Nonetheless, the loss of assembly council seats in Moscow and the distancing of candidates from the United Russia party is a sign of the Kremlin’s weakening influence. In Moscow, not one of the United Russia candidates ran under the party, instead choosing to stand as independents funded by organizations linked to the controversial group. With parliamentary elections scheduled for 2021, the increasing criticisms towards election intervention and media suppression, a stagnating economy, the decision to raise retirement ages and taxes, a decline in standard of living, and the overall controversy that surrounds Putin and his party it is possible that United Russia will face another blow in the next election round. Perhaps if Russia’s political opposition parties, which are known to be fragmented, unified in time for the next elections, then the United Russia party would experience another, more serious, blow to its political presence.

A unified opposition would have a better chance at knocking down the United Russia party from its seats. The public’s dissatisfaction over Russia under the Kremlin’s control, the corruption of past and current elections alike, and the activists that encouraged voting to stop United Russia candidates from winning did help cause the loss of a third of the party’s seats. While the party was more successful in elections outside of the capital, Eleanor Bindman at Manchester Metropolitan University does suggest that the performance of activist and political opposition alike showed they were “capable of working together,” giving them “the opportunity to prove themselves at the local level.” With two years of planning for the 2021 parliamentary elections, dissenters could create plans and mobilize a stronger opposition with a greater chance at costing United Russia more seats.

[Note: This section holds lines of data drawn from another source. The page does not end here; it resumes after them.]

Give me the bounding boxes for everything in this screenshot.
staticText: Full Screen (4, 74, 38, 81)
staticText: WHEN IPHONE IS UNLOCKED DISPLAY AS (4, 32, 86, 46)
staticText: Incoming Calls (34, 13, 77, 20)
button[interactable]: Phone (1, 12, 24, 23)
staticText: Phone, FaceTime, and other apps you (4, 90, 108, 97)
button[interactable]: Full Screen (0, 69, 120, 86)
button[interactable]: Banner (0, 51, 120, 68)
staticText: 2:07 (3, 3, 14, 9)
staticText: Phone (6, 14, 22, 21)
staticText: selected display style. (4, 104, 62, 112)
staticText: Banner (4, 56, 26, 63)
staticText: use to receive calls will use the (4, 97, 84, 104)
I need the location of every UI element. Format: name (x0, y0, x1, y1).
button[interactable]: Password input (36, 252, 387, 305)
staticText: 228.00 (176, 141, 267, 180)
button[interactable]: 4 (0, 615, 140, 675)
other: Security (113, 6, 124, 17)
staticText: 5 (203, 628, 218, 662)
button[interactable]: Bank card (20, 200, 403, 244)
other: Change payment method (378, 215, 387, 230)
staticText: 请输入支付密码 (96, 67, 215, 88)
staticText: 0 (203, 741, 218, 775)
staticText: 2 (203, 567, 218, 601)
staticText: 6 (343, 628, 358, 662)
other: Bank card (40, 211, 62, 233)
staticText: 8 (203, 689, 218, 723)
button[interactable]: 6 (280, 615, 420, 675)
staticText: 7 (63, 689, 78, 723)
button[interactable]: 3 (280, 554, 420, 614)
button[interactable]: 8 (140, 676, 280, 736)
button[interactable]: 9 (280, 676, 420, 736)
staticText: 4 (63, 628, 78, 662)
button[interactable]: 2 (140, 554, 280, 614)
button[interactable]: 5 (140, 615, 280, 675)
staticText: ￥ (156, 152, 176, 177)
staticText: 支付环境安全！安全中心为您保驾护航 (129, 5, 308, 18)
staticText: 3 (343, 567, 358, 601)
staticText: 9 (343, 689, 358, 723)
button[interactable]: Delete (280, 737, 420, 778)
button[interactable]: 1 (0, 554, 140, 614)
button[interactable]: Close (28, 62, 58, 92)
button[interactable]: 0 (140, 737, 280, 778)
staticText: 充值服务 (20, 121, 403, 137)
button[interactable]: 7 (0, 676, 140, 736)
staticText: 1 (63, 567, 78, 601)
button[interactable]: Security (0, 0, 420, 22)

Spreading dissent through social media, or any other facets that are easier to maneuver to combat the state-controlled media, for example, may help prevent United Russia from regaining any popularity for upcoming elections. The emphasis needs to be placed on diminishing the party’s presence in order to limit the authoritarian control Putin has. This will be especially beneficial as this presidential term is Putin’s last. By ensuring that United Russia has less of a political stronghold, then the Russian people can prevent the 2024 presidency from falling back into Putin’s control—either directly or by proxy—through duplicitous and unconstitutional means.

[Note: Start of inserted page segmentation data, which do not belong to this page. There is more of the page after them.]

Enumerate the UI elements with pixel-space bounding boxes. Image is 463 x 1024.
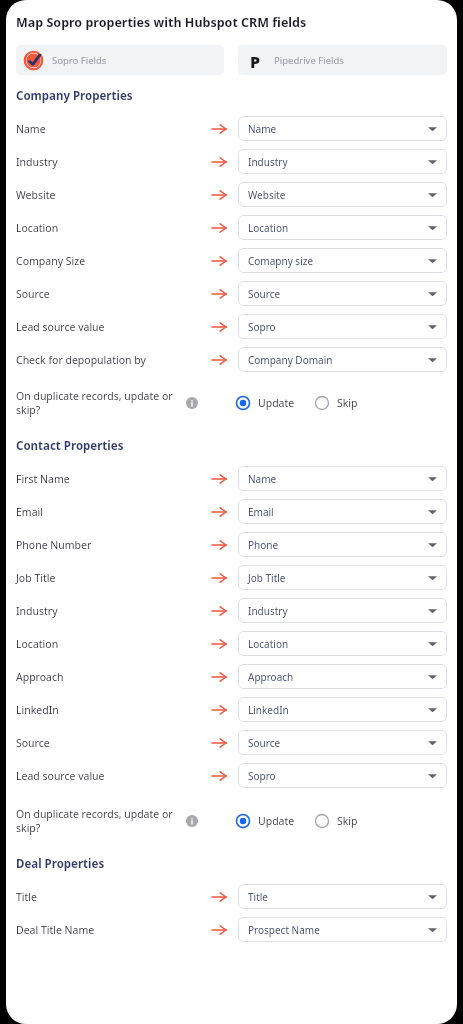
button[interactable]: Phone [238,532,447,557]
staticText: Company Domain [248,353,428,367]
button[interactable]: Name [238,116,447,141]
staticText: Source [16,287,50,301]
staticText: Source [248,287,428,301]
staticText: Comapny size [248,254,428,268]
button[interactable]: Name [238,466,447,491]
staticText: Sopro [248,320,428,334]
button[interactable]: Website [238,182,447,207]
button[interactable]: Name [6,116,457,149]
other: maps to [212,473,226,485]
other: maps to [212,671,226,683]
button[interactable]: Location [6,631,457,664]
button[interactable]: Company Domain [238,347,447,372]
staticText: Approach [16,670,64,684]
button[interactable]: LinkedIn [6,697,457,730]
other: maps to [212,704,226,716]
staticText: Email [248,505,428,519]
button[interactable]: Comapny size [238,248,447,273]
button[interactable]: Company Size [6,248,457,281]
button[interactable]: Update [236,814,295,828]
staticText: Location [16,637,59,651]
staticText: Lead source value [16,320,105,334]
button[interactable]: First Name [6,466,457,499]
staticText: Contact Properties [16,438,124,454]
other: maps to [212,123,226,135]
button[interactable]: LinkedIn [238,697,447,722]
button[interactable]: Sopro [238,314,447,339]
staticText: Job Title [248,571,428,585]
staticText: Company Size [16,254,86,268]
staticText: Title [16,890,37,904]
button[interactable]: Source [238,281,447,306]
other: maps to [212,506,226,518]
other: maps to [212,770,226,782]
button[interactable]: Title [238,884,447,909]
other: maps to [212,288,226,300]
button[interactable]: Location [238,215,447,240]
other: maps to [212,605,226,617]
button[interactable]: Title [6,884,457,917]
other: maps to [212,156,226,168]
staticText: P [250,51,261,70]
other: maps to [212,891,226,903]
button[interactable]: Industry [238,598,447,623]
button[interactable]: Email [6,499,457,532]
other: More information [186,815,198,827]
staticText: Source [248,736,428,750]
staticText: Location [248,221,428,235]
button[interactable]: Sopro [238,763,447,788]
button[interactable]: Job Title [6,565,457,598]
other: maps to [212,572,226,584]
button[interactable]: Website [6,182,457,215]
staticText: Phone Number [16,538,92,552]
staticText: On duplicate records, update or skip? [16,807,176,835]
staticText: Lead source value [16,769,105,783]
button[interactable]: Update [236,396,295,410]
staticText: Website [16,188,56,202]
staticText: First Name [16,472,70,486]
staticText: Approach [248,670,428,684]
staticText: Update [258,814,295,828]
button[interactable]: Sopro Fields [16,45,224,75]
other: maps to [212,638,226,650]
button[interactable]: Source [238,730,447,755]
staticText: Job Title [16,571,56,585]
button[interactable]: Skip [315,396,358,410]
staticText: Deal Properties [16,856,105,872]
staticText: Industry [16,155,58,169]
button[interactable]: Prospect Name [238,917,447,942]
staticText: Email [16,505,43,519]
staticText: Sopro Fields [52,54,107,67]
button[interactable]: Deal Title Name [6,917,457,950]
button[interactable]: Job Title [238,565,447,590]
other: maps to [212,354,226,366]
button[interactable]: Source [6,730,457,763]
button[interactable]: Check for depopulation by [6,347,457,380]
staticText: Deal Title Name [16,923,95,937]
other: maps to [212,189,226,201]
button[interactable]: Approach [6,664,457,697]
other: maps to [212,321,226,333]
button[interactable]: Approach [238,664,447,689]
button[interactable]: Skip [315,814,358,828]
staticText: Name [248,472,428,486]
button[interactable]: Email [238,499,447,524]
button[interactable]: P [238,45,447,75]
button[interactable]: Industry [6,149,457,182]
button[interactable]: Location [238,631,447,656]
other: More information [186,397,198,409]
button[interactable]: Industry [6,598,457,631]
staticText: Skip [337,814,358,828]
button[interactable]: Lead source value [6,763,457,796]
button[interactable]: Phone Number [6,532,457,565]
staticText: Industry [248,155,428,169]
staticText: Map Sopro properties with Hubspot CRM fi… [16,14,307,31]
staticText: LinkedIn [16,703,59,717]
staticText: Sopro [248,769,428,783]
staticText: Prospect Name [248,923,428,937]
button[interactable]: Lead source value [6,314,457,347]
button[interactable]: Source [6,281,457,314]
button[interactable]: Location [6,215,457,248]
staticText: Skip [337,396,358,410]
button[interactable]: Industry [238,149,447,174]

There also needs to be a united international front against the Kremlin’s blatant disregard for human rights and freedom in addition to these local alliances. Trump wanting to reinstate Russia into the G7, for example, despite the nation being suspended following the annexation of Crimea is a complete dismissal of the country’s corruption. Diminishing Putin’s power on an international scale is much more difficult when the U.S. president perceives him as an ally and often praises and vouches for the Russian president in spite of his many controversies. While most Western countries criticize the Kremlin for its brutal track record, it is hard to delegitimize Putin’s authority when it has the support of such a powerful figure. There has to be an international consensus towards actively criticizing the Putin administration, placing sanctions, and/or funding human rights groups and political opponents within the country to continue actively combating the authoritarian regime. There is no guarantee that United Russia and Putin’s can easily be lessened in time for the parliamentary election nor the 2024 presidential election, but it is important for activists on the national and international front alike to work together to prevent further corruption.